Before getting to the details as to how decisions were made and how the ETA System technologies the “kit” was selected and developed, a list of noteworthy accomplishments achieved are listed:

  • First Industry competitive CMOS Supercomputer CPU
      Since 1995 – to the present (beginning 12 years after the technology selection by ETA Systems I might add) ALL HPC (High Performance Computers) are developed and manufactured using CMOS IC technology.  Until as late as 2000, bipolar technology (higher power, more costly to manufacture and lower gate count per chip) dominated high performance computers throughout the world.

  • First Industry Single Board CPU
     The chip density (gates per chip) allowed by advanced CMOS, the use of layout and design Computer aided design tools for optimum layout and simulation, the successful design of a 45 layer advance Printed Circuit board (you read it right 45 layers) and innovative chip attachment and cooling permitted a single processor containing nearly 3 million gates to be packaged on a single board

  • First Industry system to be designed with self-test
    CPU Processing units (≈3Million gates each) were validated for functionality and performance in less than 4 hours.  Any interconnect errors were recorded and allowed chip-to-chip replacement to occur in a minimal time. Other CPU checkout during this same period required weeks to months to check out and validate a processing unit.  Incoming testing of the logic IC Chip (function and performance) also used the same self-test innovations.

  •  First Industry production Liquid Nitrogen CPU
     The ETA Systems CPU was immersed in Liquid Nitrogen – 77 degrees Kelvin – to improve performance greater than two times that CMOS technology operated at room temperature – 300 degrees Kelvin.

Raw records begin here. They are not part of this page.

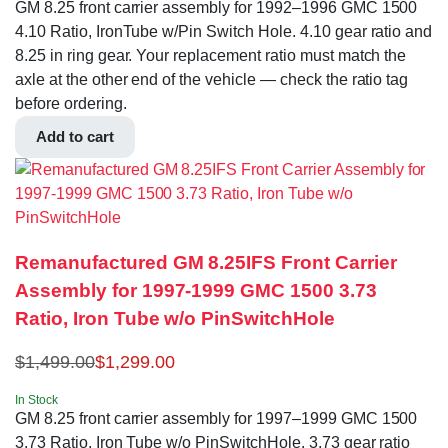
GM 8.25 front carrier assembly for 1992–1996 GMC 1500
4.10 Ratio, IronTube w/Pin Switch Hole. 4.10 gear ratio and
8.25 in ring gear. Your replacement ratio must match the
axle at the other end of the vehicle — check the ratio tag
before ordering.
Add to cart
Remanufactured GM 8.25IFS Front Carrier
Assembly for 1997-1999 GMC 1500 3.73
Ratio, Iron Tube w/o PinSwitchHole
$
1,499.00
$
1,299.00
In Stock
GM 8.25 front carrier assembly for 1997–1999 GMC 1500
3.73 Ratio, Iron Tube w/o PinSwitchHole. 3.73 gear ratio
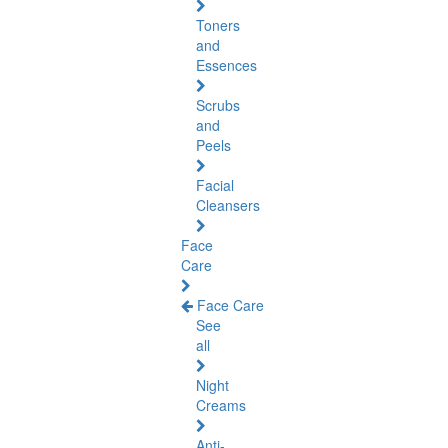
Toners
and
Essences
Scrubs
and
Peels
Facial
Cleansers
Face
Care
Face Care
See
all
Night
Creams
Anti-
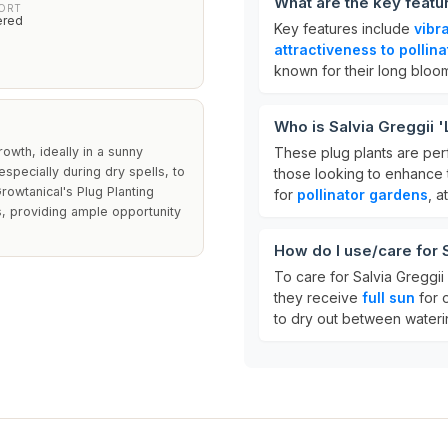
What are the key featur
PORT
ered
Key features include
vibr
attractiveness to pollina
known for their long bloomi
Who is Salvia Greggii '
owth, ideally in a sunny
These plug plants are per
especially during dry spells, to
those looking to enhance t
owtanical's Plug Planting
for
pollinator gardens
, a
ts, providing ample opportunity
How do I use/care for S
To care for Salvia Greggii 
they receive
full sun
for o
to dry out between wateri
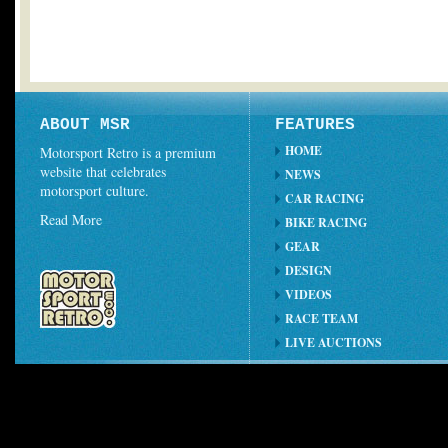
ABOUT MSR
FEATURES
HOME
Motorsport Retro is a premium
website that celebrates
NEWS
motorsport culture.
CAR RACING
Read More
BIKE RACING
GEAR
DESIGN
VIDEOS
RACE TEAM
LIVE AUCTIONS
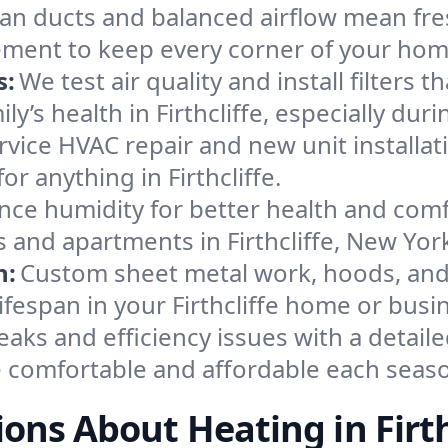
an ducts and balanced airflow mean fre
ement to keep every corner of your ho
s:
We test air quality and install filters 
mily’s health in Firthcliffe, especially 
ervice HVAC repair and new unit installat
r anything in Firthcliffe.
nce humidity for better health and comfo
 and apartments in Firthcliffe, New Yor
n:
Custom sheet metal work, hoods, and 
lifespan in your Firthcliffe home or busi
eaks and efficiency issues with a detaile
e comfortable and affordable each seas
ons About Heating in Firth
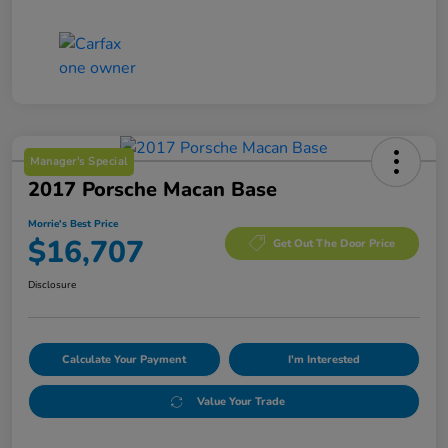
Manager's Special
2017 Porsche Macan Base
Morrie's Best Price
$16,707
Get Out The Door Price
Disclosure
Calculate Your Payment
I'm Interested
Value Your Trade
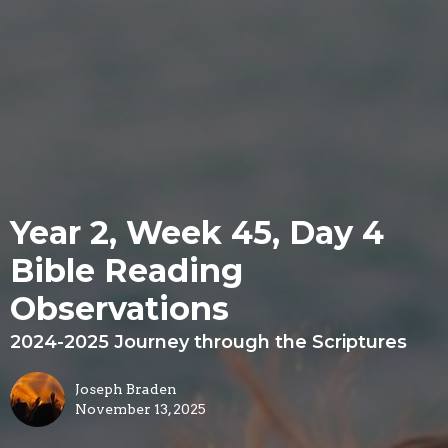
Year 2, Week 45, Day 4
Bible Reading
Observations
2024-2025 Journey through the Scriptures
Joseph Braden
November 13, 2025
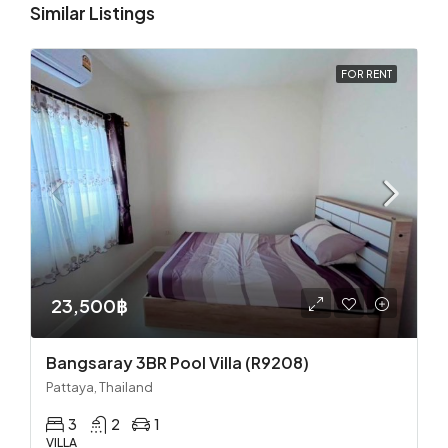
Similar Listings
FOR RENT
23,500฿
Bangsaray 3BR Pool Villa (R9208)
Pattaya, Thailand
3
2
1
VILLA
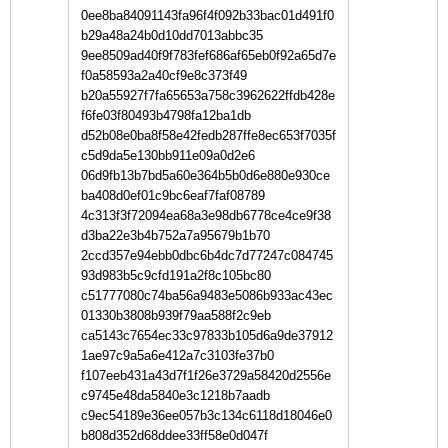
0ee8ba84091143fa96f4f092b33bac01d491f0
b29a48a24b0d10dd7013abbc35
9ee8509ad40f9f783fef686af65eb0f92a65d7e
f0a58593a2a40cf9e8c373f49
b20a55927f7fa65653a758c3962622ffdb428e
f6fe03f80493b4798fa12ba1db
d52b08e0ba8f58e42fedb287ffe8ec653f7035f
c5d9da5e130bb911e09a0d2e6
06d9fb13b7bd5a60e364b5b0d6e880e930ce
ba408d0ef01c9bc6eaf7faf08789
4c313f3f72094ea68a3e98db6778ce4ce9f38
d3ba22e3b4b752a7a95679b1b70
2ccd357e94ebb0dbc6b4dc7d77247c084745
93d983b5c9cfd191a2f8c105bc80
c51777080c74ba56a9483e5086b933ac43ec
01330b3808b939f79aa588f2c9eb
ca5143c7654ec33c97833b105d6a9de37912
1ae97c9a5a6e412a7c3103fe37b0
f107eeb431a43d7f1f26e3729a58420d2556e
c9745e48da5840e3c1218b7aadb
c9ec54189e36ee057b3c134c6118d18046e0
b808d352d68ddee33ff58e0d047f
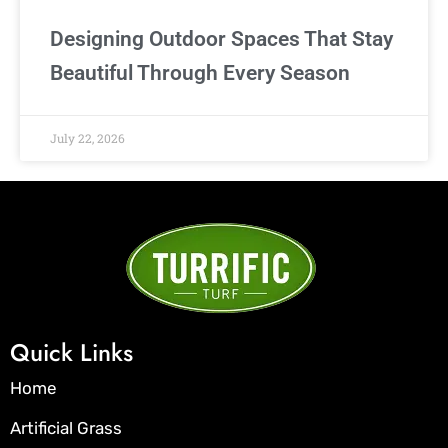
Designing Outdoor Spaces That Stay
Beautiful Through Every Season
July 22, 2026
Quick Links
Home
Artificial Grass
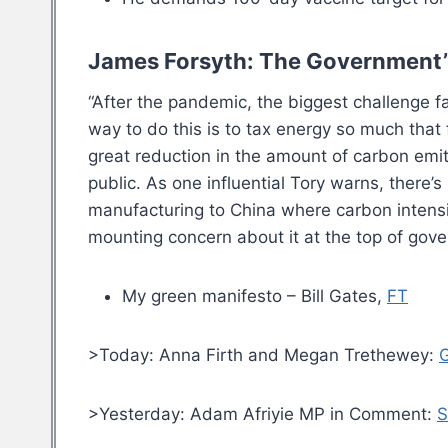
James Forsyth: The Government’s
“After the pandemic, the biggest challenge 
way to do this is to tax energy so much tha
great reduction in the amount of carbon emitt
public. As one influential Tory warns, there’s
manufacturing to China where carbon intensit
mounting concern about it at the top of gov
My green manifesto – Bill Gates,
FT
>Today: Anna Firth and Megan Trethewey:
G
>Yesterday: Adam Afriyie MP in Comment:
S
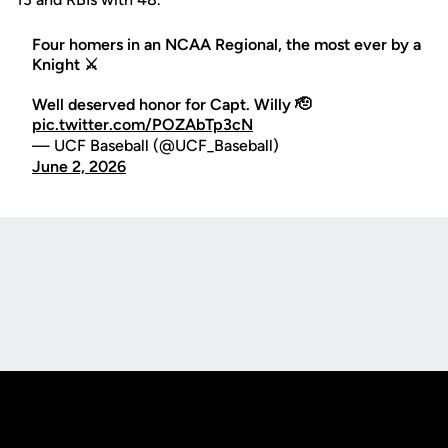
Four homers in an NCAA Regional, the most ever by a
Knight ⚔️
Well deserved honor for Capt. Willy 🫡
pic.twitter.com/POZAbTp3cN
— UCF Baseball (@UCF_Baseball)
June 2, 2026
Opens in a new window
Opens in a new
Opens in a new window
Opens in a new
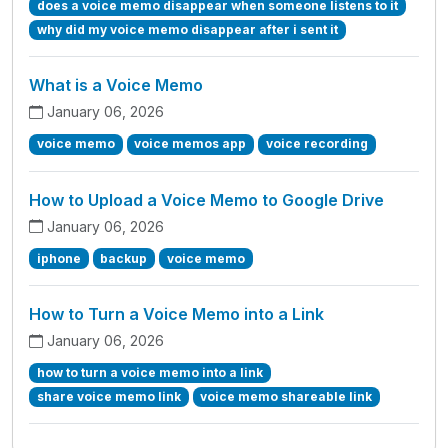
does a voice memo disappear when someone listens to it
why did my voice memo disappear after i sent it
What is a Voice Memo
January 06, 2026
voice memo
voice memos app
voice recording
How to Upload a Voice Memo to Google Drive
January 06, 2026
iphone
backup
voice memo
How to Turn a Voice Memo into a Link
January 06, 2026
how to turn a voice memo into a link
share voice memo link
voice memo shareable link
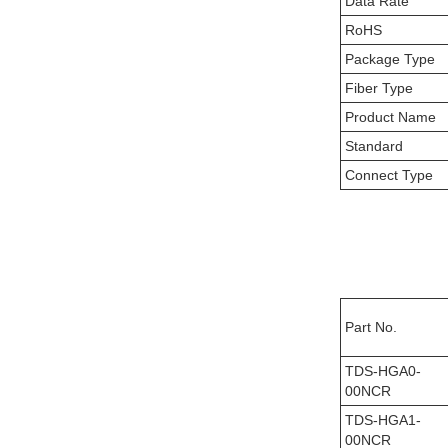
Data Rate
RoHS
Package Type
Fiber Type
Product Name
Standard
Connect Type
Part No.
TDS-HGA0-
00NCR
TDS-HGA1-
00NCR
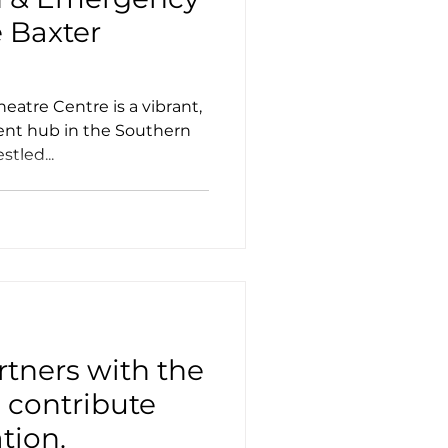
e Baxter
heatre Centre is a vibrant,
ent hub in the Southern
tled...
tners with the
o contribute
tion.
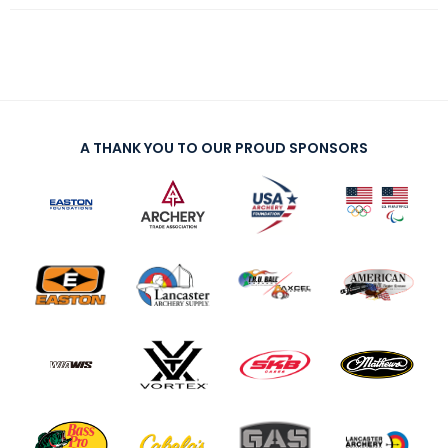
A THANK YOU TO OUR PROUD SPONSORS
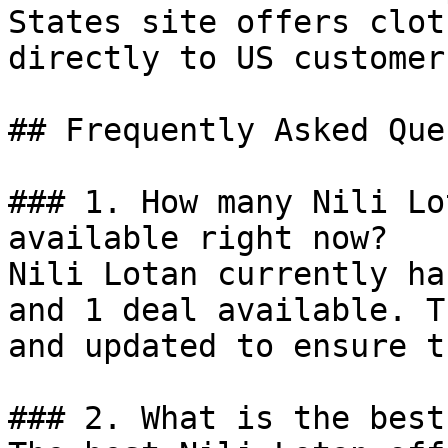
States site offers clot
directly to US customers
## Frequently Asked Que
### 1. How many Nili Lo
available right now?

Nili Lotan currently ha
and 1 deal available. T
and updated to ensure t
### 2. What is the best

  • First system at CDC to fully utilize Computer Design Software to design Chips, boards, validate Logic design and Auto Diagnostic test the system with Synergistic tools

Permitted checkout of a CPU to be completed in less than 4 hours.  Manufacturing costs were greatly reduced.  This technique was also used at the IC Supplier and greatly reduced any probe test hardware and software.

  • First Industry system to have multiple cost designs from single design effort

Performance range of the ETA System products was greater than 24:1 (8 processor system operating at 7 nanoseconds Clock period and a single processor system operating at 24 nanoseconds.).  Processors were manufactured, tested and validated from a single manufacturing line using identical components.  (IC Chips were performance sorted using auto self test). Product differences began at the system packaging level.